Hoy me ha dado por escribir, ha salido esto y quiero compartirlo. ¿que sería de nosotros sin el arte y la escritura como válvula de expansión? ¿pero que sería de nosotros si lo que sale de nuestro interior no lo compartiésemos nunca?
Deja que te cuente al oído lo que escribo.
Estoy cansado de llorar lágrimas secas,
mas gritar no sirve de nada en el vacío.
La mente vuela si la soledad se acerca.
Vacío mi espíritu de infierno, infierno que quema cada recuerdo,
recuerdo en el que puedo ver tu mirada borrosa ardiendo.
Es agotador tanto pensar que pesa sobre mi cabeza.
Quiero dejar de soñar.
Quiero, darle de baja a mi cerebro,
quiero que mi alma vuelva a volar.
Hace tiempo que mi mente desterró a su sano juicio,
ahora vive en el exilio,
ahora ya solo se abraza al delirio
permanente,
latente a lo largo de toda mi historia,
historia que ya no cabe en mi memoria.
Me hablaba el mismo destino cuando me dijo; que moriría loco.
No es ninguna tragedia.
Prefiero este final, soy el protagonista de una vida completamente cabal
que no superflua y vacía, tan solo existencia.

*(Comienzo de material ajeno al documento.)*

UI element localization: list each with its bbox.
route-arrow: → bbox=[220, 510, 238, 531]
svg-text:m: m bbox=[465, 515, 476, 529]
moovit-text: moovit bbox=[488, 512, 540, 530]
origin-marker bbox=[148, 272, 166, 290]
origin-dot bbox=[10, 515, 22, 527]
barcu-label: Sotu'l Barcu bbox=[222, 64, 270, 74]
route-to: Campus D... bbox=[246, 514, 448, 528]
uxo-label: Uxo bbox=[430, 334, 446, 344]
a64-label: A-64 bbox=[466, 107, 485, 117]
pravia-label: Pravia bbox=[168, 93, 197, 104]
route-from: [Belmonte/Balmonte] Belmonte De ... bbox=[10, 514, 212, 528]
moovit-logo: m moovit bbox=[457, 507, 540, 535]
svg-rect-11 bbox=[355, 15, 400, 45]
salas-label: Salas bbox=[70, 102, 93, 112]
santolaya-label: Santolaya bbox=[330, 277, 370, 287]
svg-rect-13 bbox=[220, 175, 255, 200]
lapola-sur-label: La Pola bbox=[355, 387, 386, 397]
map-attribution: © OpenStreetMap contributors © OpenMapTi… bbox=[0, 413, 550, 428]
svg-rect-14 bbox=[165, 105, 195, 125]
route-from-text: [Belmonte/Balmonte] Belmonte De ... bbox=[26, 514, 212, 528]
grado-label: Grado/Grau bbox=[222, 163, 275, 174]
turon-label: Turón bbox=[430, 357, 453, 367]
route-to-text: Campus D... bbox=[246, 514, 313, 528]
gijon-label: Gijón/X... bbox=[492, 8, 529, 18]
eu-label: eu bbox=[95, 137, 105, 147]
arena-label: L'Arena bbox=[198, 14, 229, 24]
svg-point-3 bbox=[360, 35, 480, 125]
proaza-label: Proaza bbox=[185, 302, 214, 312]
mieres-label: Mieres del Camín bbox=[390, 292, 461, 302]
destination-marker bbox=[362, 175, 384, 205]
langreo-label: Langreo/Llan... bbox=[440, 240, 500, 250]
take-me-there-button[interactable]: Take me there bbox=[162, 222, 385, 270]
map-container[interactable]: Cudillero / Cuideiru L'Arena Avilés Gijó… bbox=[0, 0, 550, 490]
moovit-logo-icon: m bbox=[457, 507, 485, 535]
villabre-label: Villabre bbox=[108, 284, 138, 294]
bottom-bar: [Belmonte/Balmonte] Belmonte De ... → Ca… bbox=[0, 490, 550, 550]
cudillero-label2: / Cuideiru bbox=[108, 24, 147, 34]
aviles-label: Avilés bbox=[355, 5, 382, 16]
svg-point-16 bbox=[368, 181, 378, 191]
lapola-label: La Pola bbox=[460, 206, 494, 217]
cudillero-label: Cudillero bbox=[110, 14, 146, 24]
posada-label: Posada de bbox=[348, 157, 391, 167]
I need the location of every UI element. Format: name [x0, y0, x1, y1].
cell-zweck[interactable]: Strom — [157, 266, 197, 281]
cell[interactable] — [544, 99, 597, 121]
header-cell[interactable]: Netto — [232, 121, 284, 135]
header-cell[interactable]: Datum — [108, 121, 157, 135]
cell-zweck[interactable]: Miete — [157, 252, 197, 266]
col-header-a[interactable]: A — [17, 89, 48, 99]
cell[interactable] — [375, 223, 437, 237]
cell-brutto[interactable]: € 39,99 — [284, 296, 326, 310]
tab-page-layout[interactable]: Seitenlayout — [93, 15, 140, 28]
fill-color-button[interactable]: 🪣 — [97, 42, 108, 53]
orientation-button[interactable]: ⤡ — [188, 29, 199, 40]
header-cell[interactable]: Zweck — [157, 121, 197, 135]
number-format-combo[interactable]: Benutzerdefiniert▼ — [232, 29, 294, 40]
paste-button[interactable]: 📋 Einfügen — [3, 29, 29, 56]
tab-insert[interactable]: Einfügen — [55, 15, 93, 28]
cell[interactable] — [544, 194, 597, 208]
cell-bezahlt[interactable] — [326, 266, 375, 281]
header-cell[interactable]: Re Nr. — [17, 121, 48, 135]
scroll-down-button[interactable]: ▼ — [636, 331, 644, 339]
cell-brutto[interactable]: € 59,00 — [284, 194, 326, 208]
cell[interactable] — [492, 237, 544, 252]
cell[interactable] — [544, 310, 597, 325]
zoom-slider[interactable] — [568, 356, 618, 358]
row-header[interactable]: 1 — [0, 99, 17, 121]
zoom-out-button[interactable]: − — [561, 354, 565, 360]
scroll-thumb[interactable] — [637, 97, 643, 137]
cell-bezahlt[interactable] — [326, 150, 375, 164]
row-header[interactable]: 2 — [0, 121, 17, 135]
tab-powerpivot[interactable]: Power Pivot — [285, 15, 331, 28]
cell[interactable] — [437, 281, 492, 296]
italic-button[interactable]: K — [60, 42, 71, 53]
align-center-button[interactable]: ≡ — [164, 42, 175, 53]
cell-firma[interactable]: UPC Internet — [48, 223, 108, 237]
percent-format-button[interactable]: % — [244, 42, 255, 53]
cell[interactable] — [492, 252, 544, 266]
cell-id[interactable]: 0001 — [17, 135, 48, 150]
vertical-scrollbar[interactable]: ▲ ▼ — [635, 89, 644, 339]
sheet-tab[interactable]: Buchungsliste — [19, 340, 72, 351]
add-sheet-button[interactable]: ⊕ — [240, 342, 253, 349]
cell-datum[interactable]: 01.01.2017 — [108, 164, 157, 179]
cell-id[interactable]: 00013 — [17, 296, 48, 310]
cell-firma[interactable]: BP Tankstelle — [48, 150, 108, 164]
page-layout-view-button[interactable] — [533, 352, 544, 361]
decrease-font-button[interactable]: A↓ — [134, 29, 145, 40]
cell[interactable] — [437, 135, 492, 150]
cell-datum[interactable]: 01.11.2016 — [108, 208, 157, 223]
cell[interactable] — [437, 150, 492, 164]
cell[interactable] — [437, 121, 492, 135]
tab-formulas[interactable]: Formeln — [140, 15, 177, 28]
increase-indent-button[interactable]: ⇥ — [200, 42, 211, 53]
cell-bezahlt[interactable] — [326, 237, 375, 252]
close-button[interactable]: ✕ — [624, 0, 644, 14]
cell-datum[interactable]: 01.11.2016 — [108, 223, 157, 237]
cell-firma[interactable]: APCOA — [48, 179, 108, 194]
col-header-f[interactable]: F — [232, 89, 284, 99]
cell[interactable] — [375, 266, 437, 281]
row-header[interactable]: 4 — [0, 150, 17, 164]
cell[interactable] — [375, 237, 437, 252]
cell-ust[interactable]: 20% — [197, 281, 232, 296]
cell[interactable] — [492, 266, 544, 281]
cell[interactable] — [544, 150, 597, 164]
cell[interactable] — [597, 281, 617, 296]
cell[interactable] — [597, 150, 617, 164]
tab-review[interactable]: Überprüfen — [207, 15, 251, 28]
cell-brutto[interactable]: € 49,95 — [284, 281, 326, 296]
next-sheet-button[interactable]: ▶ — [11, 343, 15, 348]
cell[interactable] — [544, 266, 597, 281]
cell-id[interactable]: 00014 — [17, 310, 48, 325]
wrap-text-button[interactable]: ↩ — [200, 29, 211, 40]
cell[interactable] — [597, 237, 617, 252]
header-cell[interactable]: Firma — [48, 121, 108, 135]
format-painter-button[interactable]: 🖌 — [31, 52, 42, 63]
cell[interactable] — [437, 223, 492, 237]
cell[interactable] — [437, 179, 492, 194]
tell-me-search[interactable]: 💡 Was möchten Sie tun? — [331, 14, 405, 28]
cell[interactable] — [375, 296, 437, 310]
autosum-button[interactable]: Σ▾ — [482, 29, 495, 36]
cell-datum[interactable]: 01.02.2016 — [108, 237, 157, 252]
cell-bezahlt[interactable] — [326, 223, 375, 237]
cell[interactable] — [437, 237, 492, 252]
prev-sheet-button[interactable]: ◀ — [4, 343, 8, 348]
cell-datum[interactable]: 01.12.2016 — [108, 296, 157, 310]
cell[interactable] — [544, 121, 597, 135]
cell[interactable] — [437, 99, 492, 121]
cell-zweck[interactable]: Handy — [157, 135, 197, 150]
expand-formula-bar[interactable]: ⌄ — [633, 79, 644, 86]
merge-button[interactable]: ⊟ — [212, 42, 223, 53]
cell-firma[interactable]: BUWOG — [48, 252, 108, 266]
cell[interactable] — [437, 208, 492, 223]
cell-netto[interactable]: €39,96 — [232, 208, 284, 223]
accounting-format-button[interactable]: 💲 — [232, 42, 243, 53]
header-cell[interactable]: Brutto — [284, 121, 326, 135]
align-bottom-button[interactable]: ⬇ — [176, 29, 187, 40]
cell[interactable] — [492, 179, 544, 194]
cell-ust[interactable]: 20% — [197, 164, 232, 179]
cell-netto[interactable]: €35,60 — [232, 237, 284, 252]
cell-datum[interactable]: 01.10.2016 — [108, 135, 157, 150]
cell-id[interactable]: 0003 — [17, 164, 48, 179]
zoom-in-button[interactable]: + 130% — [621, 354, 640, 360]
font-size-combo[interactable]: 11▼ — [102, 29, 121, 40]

Es lo que pasa, manejo un código de valores que se aleja de la media.
Me creía fuerte pero soy vulnerable a tu sonrisa mañanera,
hoy necesito ser poeta, aunque lo haga a mi manera.
Para poder expresar todo lo que esta jaula de piel, carne, huesos y venas encierra.
No hay verso sensato o insensato, que sea equiparable a tu belleza.
No existe idioma hablado, escrito no existe para describir ese momento,
esa sensación que me elevó al máximo cielo,
para después caer en picado al infierno.
Esa sensación, que recuerdo, fue un momento eterno, pues paró el tiempo.
Angustia cada vez más, en esta celda no se puede respirar.
Contemplo el mundo moribundo desde mis dos ventanas,
que se empañan con cada bocanada.
Podría intentar salir pero esos barrotes de acero ahogan toda posibilidad de libertad.
Hoy todo a cambiado, hace tiempo que en mi vida ya no construyo,
mas destruyo todo lo que siempre he creído cierto sin piedad.
Aunque la rutina me aceche hay fuera...
un día mas escaparé.
Mi única costumbre es hundirme en el ocaso cada atardecer.
Junto al sol.
La rutina te abraza con la misma fuerza que la muerte.
Si salvarte quieres, tan solo sígueme.
Vente, he diseñado un mundo paralelo donde todo es diferente,
el agua ya no sacia mi sed.
Hoy se abre mi particular válvula de expansión.
He descrito y hago público en estas líneas la sentina de mí ser.